Abortion: European Genocide?

Europe is facing extinction, alarms a study prepared by a Spanish nongovernmental organization. Fewer and fewer children are born every year as Europeans focus on their careers and personal benefits.

In the European Union of 27 countries, some 1.2 million abortions are carried out each year. It is approximately the entire population of the small Baltic republic of Estonia, which joined the organization in 2004. Every minute two human beings are annihilated in consulting rooms, a number that amounts to over 22,000 a week. France and Great Britain lead the statistics, but abortion is on the rise even in more conservative countries such as Portugal, where the law limits it to only rape and incest victims. Far from stopping abortion, the European Union plans to make it easily accessible in all the member states.

Europe seems to have lost its survival instinct. It is Central and Eastern European peoples that face the greatest risk of disappearing from the face of the continent, with the fertility rate way bellow 2.1 – the rate that guarantees the continuity of a nation. In Poland, for example, the rate oscillates between 1.20 and 1.30, what means that an average woman during her procreation phase gives birth to only one child. Although France and Ireland near the 2.0 rate, experts remind that most births are recorded in the areas populated by immigrants from Africa and Asia.
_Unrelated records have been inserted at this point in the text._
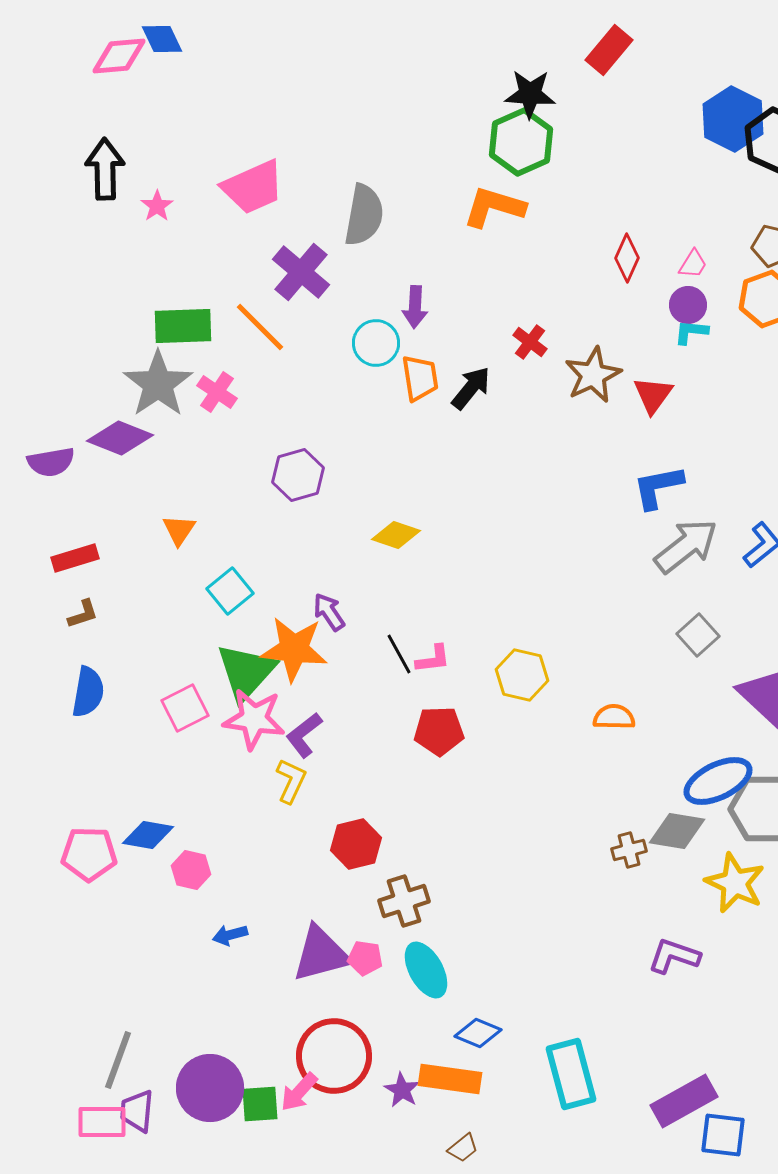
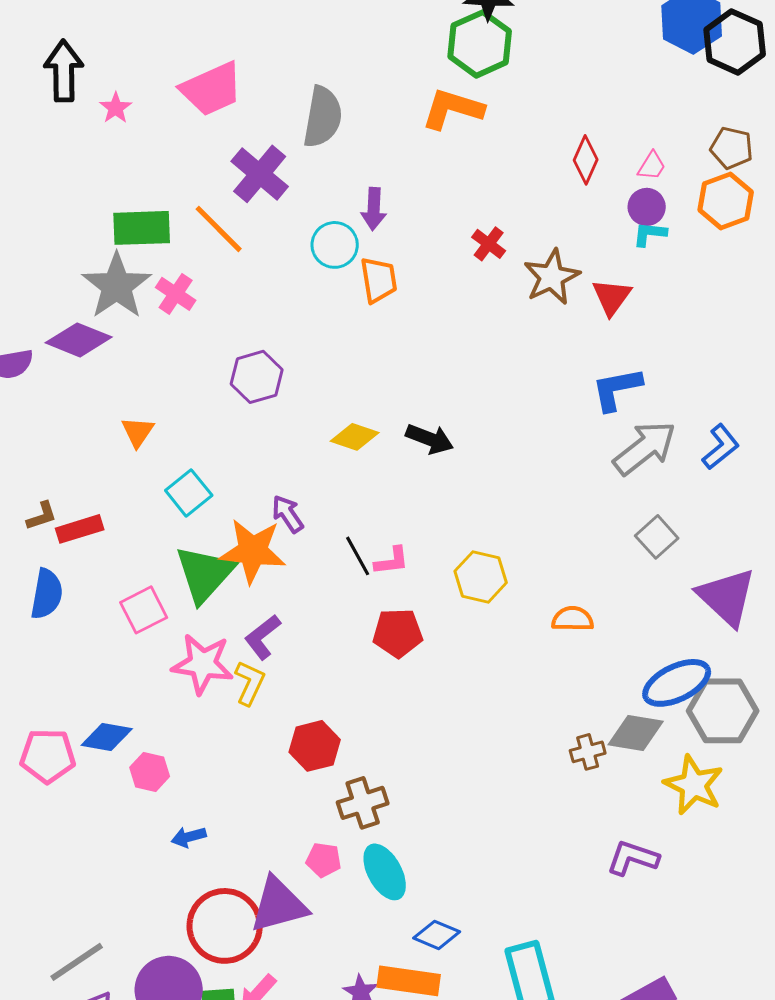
black arrow: (471, 388) -> (430, 439), moved, turned 72
red rectangle: (75, 558) -> (80, 529), moved
pink star: (254, 719) -> (203, 664), moved
purple triangle: (321, 954) -> (279, 905), moved
red circle: (334, 1056) -> (225, 926), moved
gray line: (118, 1060) -> (77, 962), turned 36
Abortion and low fertility rate is one problem; cultural trends are another. “If we do not return to our traditional values, such as family, we are facing a catastrophe,” Roberto de Mattei, a history professor of European University in Rome, told a Polish newspaper. The mentioned report confirms his fears, saying that one in three marriages in Europe ends in a divorce while in Sweden and Estonia more children are born in uncommitted couples than in marriages. The decrease in moral standards has been recorded since the 1968 generation came to power and rejected their parents’ values.
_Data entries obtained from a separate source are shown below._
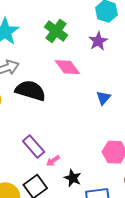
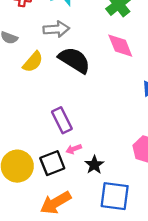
pink arrow: (53, 161) -> (74, 149), moved

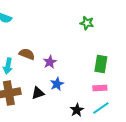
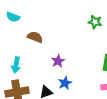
brown semicircle: (27, 54) -> (35, 37), moved

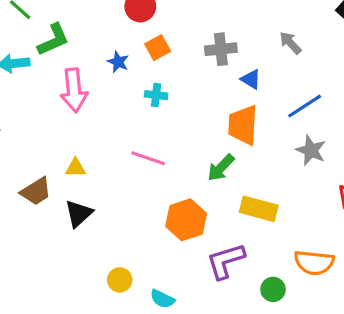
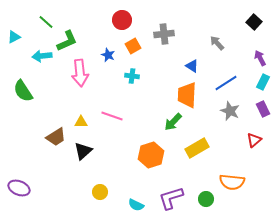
gray cross: (221, 49) -> (164, 34), moved
pink line: (148, 158) -> (112, 116), moved
yellow rectangle: (259, 209) -> (197, 148), turned -45
purple L-shape: (226, 261) -> (171, 198), moved
yellow circle: (120, 280) -> (100, 192), moved

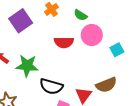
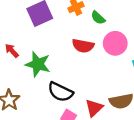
green semicircle: (81, 15) -> (98, 18), moved

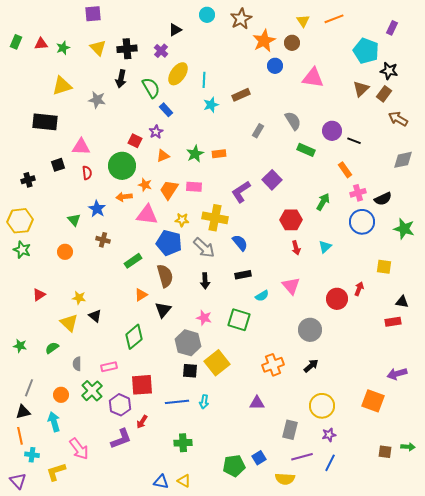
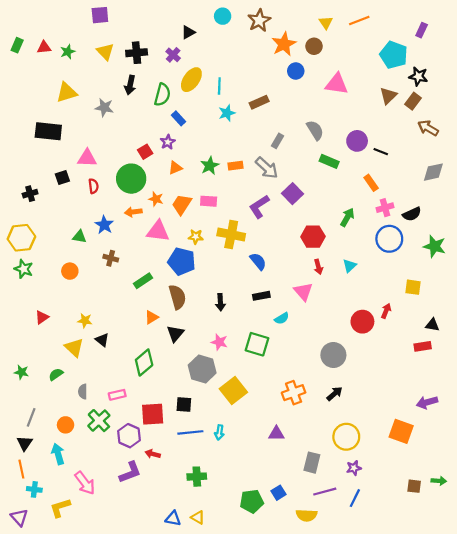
green semicircle: (151, 88) -> (162, 95), turned 45
red square: (135, 141) -> (145, 152), turned 32
green triangle: (74, 220) -> (80, 237), turned -40
gray arrow: (204, 248) -> (267, 168), moved
pink triangle: (291, 286) -> (303, 292), moved
black square: (190, 371) -> (184, 404), moved
black triangle: (23, 412) -> (25, 443), turned -42
red arrow: (142, 422) -> (153, 454), turned 72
But Europe’s decline pales in comparison with Russia’s. It is estimated that as many as 700,000 Russians die each year, what means that by 2050 the country’s population may have fallen by one third of its present number. Although Russia’s population is still relatively young, it is decimated by alcoholism, drugs, and AIDS, which spreads quicker than in any other region in the world. Poverty constitutes another problem as only the privileged few can enjoy the fruits of the recent economic growth; the rest often live in conditions similar to ones during the Soviet Union.
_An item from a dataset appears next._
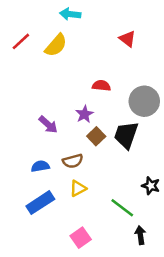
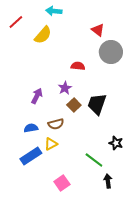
red line: (21, 41) -> (16, 22), moved
gray circle: (144, 101) -> (111, 52), moved
purple arrow: (48, 125) -> (37, 96), turned -105
yellow triangle: (78, 188) -> (51, 144), moved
Most European countries try to save themselves by admitting millions of immigrants into their borders every year. With more people retiring than being able to work, Africans and Asians seem to be the perfect solution to the continent’s rapidly aging population. But the open borders policy has a serious drawback. In France, the country of 62 million people, six millions are Muslims who admit that they feel more attached to their homelands in Northern Africa than to Europe. Their voice is already being heard as Paris formulates its foreign policy that struggles not to offend French Islamists; within years their opinion will grow even more important.

To avert the course, Europe must reinvent its philosophy. It should understand that its roots are in Judaic-Christian religion that favors family values and rejects individual hedonism. Professor de Mattei said in his interview that in order to survive, “the continent has to undergo a cultural and moral reform.”